## Exercise data
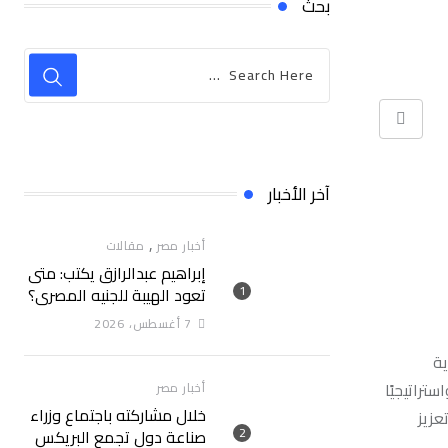
بحث
Print
آخر الأخبار
,
أخبار مصر
مقالات
إبراهيم عبدالرازق يكتب: متى
تعود الهيبة للجنيه المصري؟
7 أغسطس، 2026
ية
تراتيجيًا
أخبار مصر
خلال مشاركته باجتماع وزراء
عزيز
صناعة دول تجمع البريكس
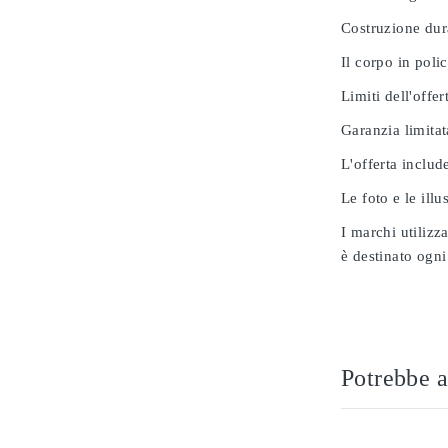
Costruzione dur
Il corpo in poli
Limiti dell'offer
Garanzia limitat
L'offerta includ
Le foto e le ill
I marchi utilizz
è destinato ogni
Potrebbe a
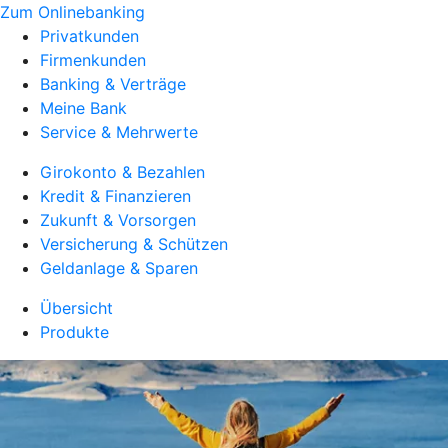
Zum Onlinebanking
Privatkunden
Firmenkunden
Banking & Verträge
Meine Bank
Service & Mehrwerte
Girokonto & Bezahlen
Kredit & Finanzieren
Zukunft & Vorsorgen
Versicherung & Schützen
Geldanlage & Sparen
Übersicht
Produkte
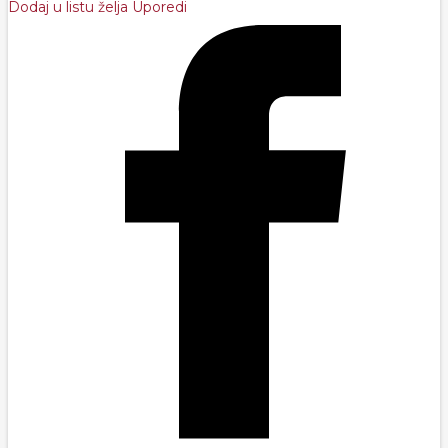
Dodaj u listu želja
Uporedi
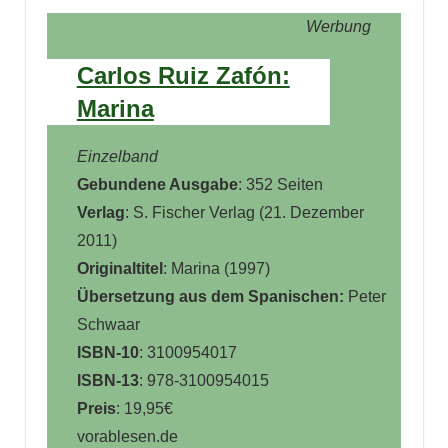
Werbung
Carlos Ruiz Zafón:
Marina
Einzelband
Gebundene Ausgabe
: 352 Seiten
Verlag
: S. Fischer Verlag (21. Dezember
2011)
Originaltitel
: Marina (1997)
Übersetzung aus dem Spanischen:
Peter
Schwaar
ISBN-10
: 3100954017
ISBN-13
: 978-3100954015
Preis
: 19,95€
vorablesen.de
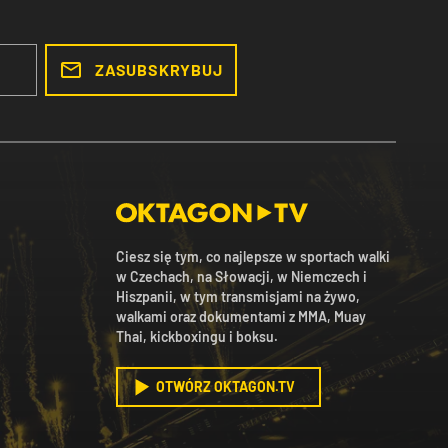
ZASUBSKRYBUJ
Ciesz się tym, co najlepsze w sportach walki
w Czechach, na Słowacji, w Niemczech i
Hiszpanii, w tym transmisjami na żywo,
walkami oraz dokumentami z MMA, Muay
Thai, kickboxingu i boksu.
OTWÓRZ OKTAGON.TV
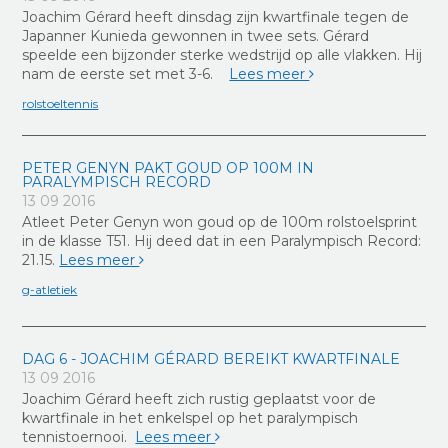
Joachim Gérard heeft dinsdag zijn kwartfinale tegen de
Japanner Kunieda gewonnen in twee sets. Gérard
speelde een bijzonder sterke wedstrijd op alle vlakken. Hij
nam de eerste set met 3-6.
Lees meer
rolstoeltennis
PETER GENYN PAKT GOUD OP 100M IN
PARALYMPISCH RECORD
13 09 2016
Atleet Peter Genyn won goud op de 100m rolstoelsprint
in de klasse T51. Hij deed dat in een Paralympisch Record:
21.15.
Lees meer
g-atletiek
DAG 6 - JOACHIM GÉRARD BEREIKT KWARTFINALE
13 09 2016
Joachim Gérard heeft zich rustig geplaatst voor de
kwartfinale in het enkelspel op het paralympisch
tennistoernooi.
Lees meer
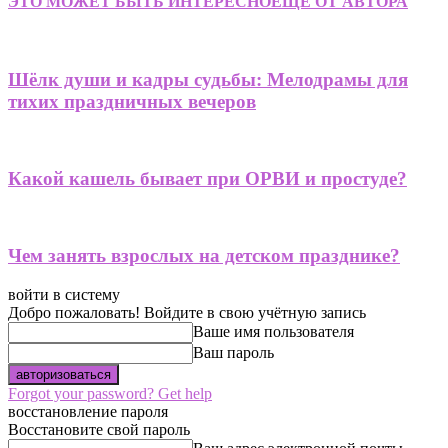
ЭТО МОЖЕТ БЫТЬ ИНТЕРЕСНО
ЕЩЕ ОТ АВТОРА
Шёлк души и кадры судьбы: Мелодрамы для
тихих праздничных вечеров
Какой кашель бывает при ОРВИ и простуде?
Чем занять взрослых на детском празднике?
войти в систему
Добро пожаловать! Войдите в свою учётную запись
Ваше имя пользователя
Ваш пароль
Forgot your password? Get help
восстановление пароля
Восстановите свой пароль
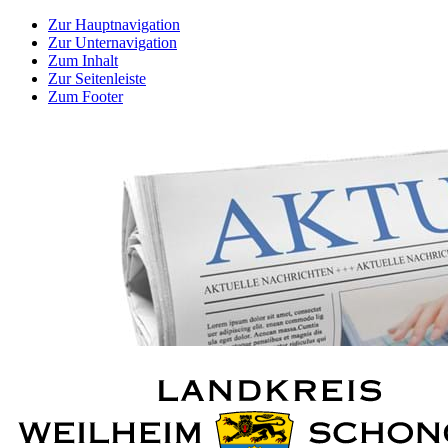
Zur Hauptnavigation
Zur Unternavigation
Zum Inhalt
Zur Seitenleiste
Zum Footer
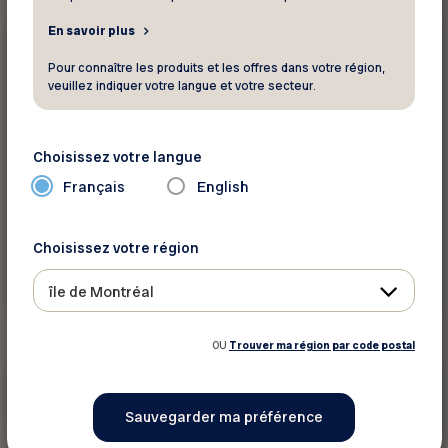
En savoir plus
15 %
Autres
Pour connaître les produits et les offres dans votre région,
veuillez indiquer votre langue et votre secteur.
Eros et compagnie
Profitez de rabais sur la boutique en ligne
Choisissez votre langue
Français
English
Choisissez votre région
Voir ce rabais
île de Montréal
OU
Trouver ma région par code postal
5%
Autres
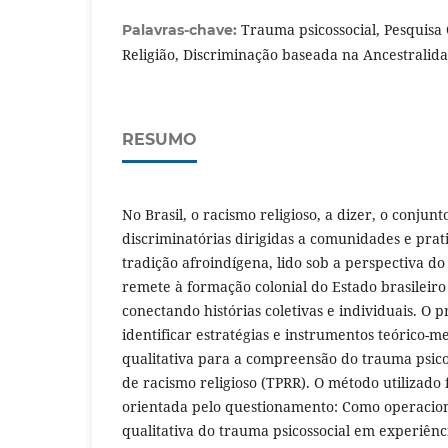
Trauma psicossocial, Pesquisa 
Palavras-chave:
Religião, Discriminação baseada na Ancestralid
RESUMO
No Brasil, o racismo religioso, a dizer, o conjunt
discriminatórias dirigidas a comunidades e prati
tradição afroindígena, lido sob a perspectiva do
remete à formação colonial do Estado brasileiro 
conectando histórias coletivas e individuais. O p
identificar estratégias e instrumentos teórico-m
qualitativa para a compreensão do trauma psico
de racismo religioso (TPRR). O método utilizado f
orientada pelo questionamento: Como operacion
qualitativa do trauma psicossocial em experiênci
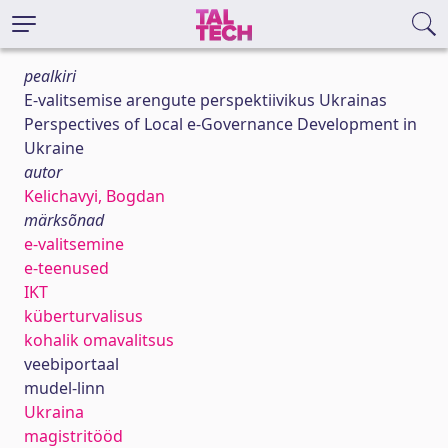
pealkiri
E-valitsemise arengute perspektiivikus Ukrainas
Perspectives of Local e-Governance Development in
Ukraine
autor
Kelichavyi, Bogdan
märksõnad
e-valitsemine
e-teenused
IKT
küberturvalisus
kohalik omavalitsus
veebiportaal
mudel-linn
Ukraina
magistritööd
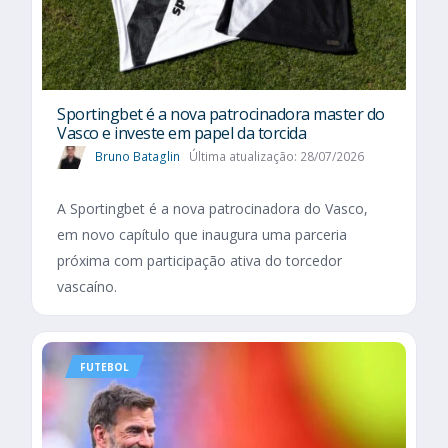
Sportingbet é a nova patrocinadora master do
Vasco e investe em papel da torcida
Bruno Bataglin
Última atualização: 28/07/2026
A Sportingbet é a nova patrocinadora do Vasco,
em novo capítulo que inaugura uma parceria
próxima com participação ativa do torcedor
vascaíno.
FUTEBOL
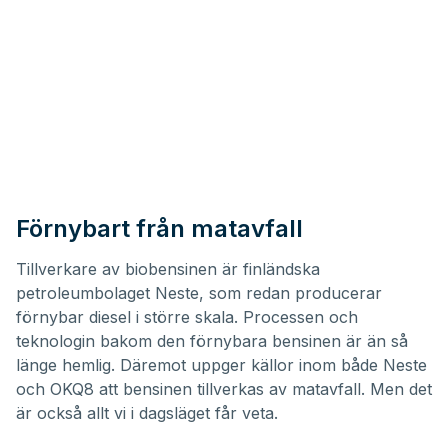
Förnybart från matavfall
Tillverkare av biobensinen är finländska
petroleumbolaget
Neste
, som redan producerar
förnybar diesel i större skala. Processen och
teknologin bakom den förnybara bensinen är än så
länge hemlig. Däremot uppger källor inom både Neste
och OKQ8 att bensinen tillverkas av matavfall. Men det
är också allt vi i dagsläget får veta.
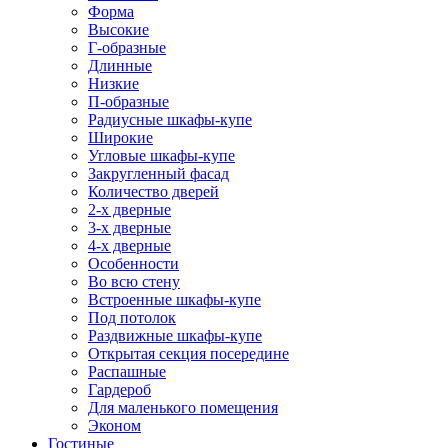
Форма
Высокие
Г-образные
Длинные
Низкие
П-образные
Радиусные шкафы-купе
Широкие
Угловые шкафы-купе
Закругленный фасад
Количество дверей
2-х дверные
3-х дверные
4-х дверные
Особенности
Во всю стену
Встроенные шкафы-купе
Под потолок
Раздвижные шкафы-купе
Открытая секция посередине
Распашные
Гардероб
Для маленького помещения
Эконом
Гостиные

## Exercise prompt
Each line of the records is to be reproduced exactly, and each picture dropped.

## Completed task
بحث
Print
آخر الأخبار
,
أخبار مصر
مقالات
إبراهيم عبدالرازق يكتب: متى
تعود الهيبة للجنيه المصري؟
7 أغسطس، 2026
ية
تراتيجيًا
أخبار مصر
خلال مشاركته باجتماع وزراء
عزيز
صناعة دول تجمع البريكس
Costruzione dur
Il corpo in poli
Limiti dell'offer
Garanzia limitat
L'offerta includ
Le foto e le ill
I marchi utilizz
è destinato ogni
Potrebbe a
Zum Onlinebanking
Privatkunden
Firmenkunden
Banking & Verträge
Meine Bank
Service & Mehrwerte
Girokonto & Bezahlen
Kredit & Finanzieren
Zukunft & Vorsorgen
Versicherung & Schützen
Geldanlage & Sparen
Übersicht
Produkte
Dodaj u listu želja
Uporedi
Werbung
Carlos Ruiz Zafón:
Marina
Einzelband
Gebundene Ausgabe
: 352 Seiten
Verlag
: S. Fischer Verlag (21. Dezember
2011)
Originaltitel
: Marina (1997)
Übersetzung aus dem Spanischen:
Peter
Schwaar
ISBN-10
: 3100954017
ISBN-13
: 978-3100954015
Preis
: 19,95€
vorablesen.de
ZASUBSKRYBUJ
Ciesz się tym, co najlepsze w sportach walki
w Czechach, na Słowacji, w Niemczech i
Hiszpanii, w tym transmisjami na żywo,
walkami oraz dokumentami z MMA, Muay
Thai, kickboxingu i boksu.
OTWÓRZ OKTAGON.TV
Joachim Gérard heeft dinsdag zijn kwartfinale tegen de
Japanner Kunieda gewonnen in twee sets. Gérard
speelde een bijzonder sterke wedstrijd op alle vlakken. Hij
nam de eerste set met 3-6.
Lees meer
rolstoeltennis
PETER GENYN PAKT GOUD OP 100M IN
PARALYMPISCH RECORD
13 09 2016
Atleet Peter Genyn won goud op de 100m rolstoelsprint
in de klasse T51. Hij deed dat in een Paralympisch Record:
21.15.
Lees meer
g-atletiek
DAG 6 - JOACHIM GÉRARD BEREIKT KWARTFINALE
13 09 2016
Joachim Gérard heeft zich rustig geplaatst voor de
kwartfinale in het enkelspel op het paralympisch
tennistoernooi.
Lees meer
ЭТО МОЖЕТ БЫТЬ ИНТЕРЕСНО
ЕЩЕ ОТ АВТОРА
Шёлк души и кадры судьбы: Мелодрамы для
тихих праздничных вечеров
Какой кашель бывает при ОРВИ и простуде?
Чем занять взрослых на детском празднике?
войти в систему
Добро пожаловать! Войдите в свою учётную запись
Ваше имя пользователя
Ваш пароль
Forgot your password? Get help
восстановление пароля
Восстановите свой пароль
Zur Hauptnavigation
Zur Unternavigation
Zum Inhalt
Zur Seitenleiste
Zum Footer
En savoir plus
15 %
Autres
Pour connaître les produits et les offres dans votre région,
veuillez indiquer votre langue et votre secteur.
Eros et compagnie
Profitez de rabais sur la boutique en ligne
Choisissez votre langue
Français
English
Choisissez votre région
Voir ce rabais
île de Montréal
OU
Trouver ma région par code postal
5%
Autres
Trauma psicossocial, Pesquisa 
Palavras-chave:
Religião, Discriminação baseada na Ancestralid
RESUMO
No Brasil, o racismo religioso, a dizer, o conjunt
discriminatórias dirigidas a comunidades e prati
tradição afroindígena, lido sob a perspectiva do
remete à formação colonial do Estado brasileiro 
conectando histórias coletivas e individuais. O p
identificar estratégias e instrumentos teórico-m
qualitativa para a compreensão do trauma psico
de racismo religioso (TPRR). O método utilizado f
orientada pelo questionamento: Como operacion
qualitativa do trauma psicossocial em experiênci
pealkiri
E-valitsemise arengute perspektiivikus Ukrainas
Perspectives of Local e-Governance Development in
Ukraine
autor
Kelichavyi, Bogdan
märksõnad
e-valitsemine
e-teenused
IKT
küberturvalisus
kohalik omavalitsus
veebiportaal
mudel-linn
Ukraina
magistritööd
Sportingbet é a nova patrocinadora master do
Vasco e investe em papel da torcida
Bruno Bataglin
Última atualização: 28/07/2026
A Sportingbet é a nova patrocinadora do Vasco,
em novo capítulo que inaugura uma parceria
próxima com participação ativa do torcedor
vascaíno.
FUTEBOL
Förnybart från matavfall
Tillverkare av biobensinen är finländska
petroleumbolaget
Neste
, som redan producerar
förnybar diesel i större skala. Processen och
teknologin bakom den förnybara bensinen är än så
länge hemlig. Däremot uppger källor inom både Neste
och OKQ8 att bensinen tillverkas av matavfall. Men det
är också allt vi i dagsläget får veta.
Форма
Высокие
Г-образные
Длинные
Низкие
П-образные
Радиусные шкафы-купе
Широкие
Угловые шкафы-купе
Закругленный фасад
Количество дверей
2-х дверные
3-х дверные
4-х дверные
Особенности
Во всю стену
Встроенные шкафы-купе
Под потолок
Раздвижные шкафы-купе
Открытая секция посередине
Распашные
Гардероб
Для маленького помещения
Эконом
Гостиные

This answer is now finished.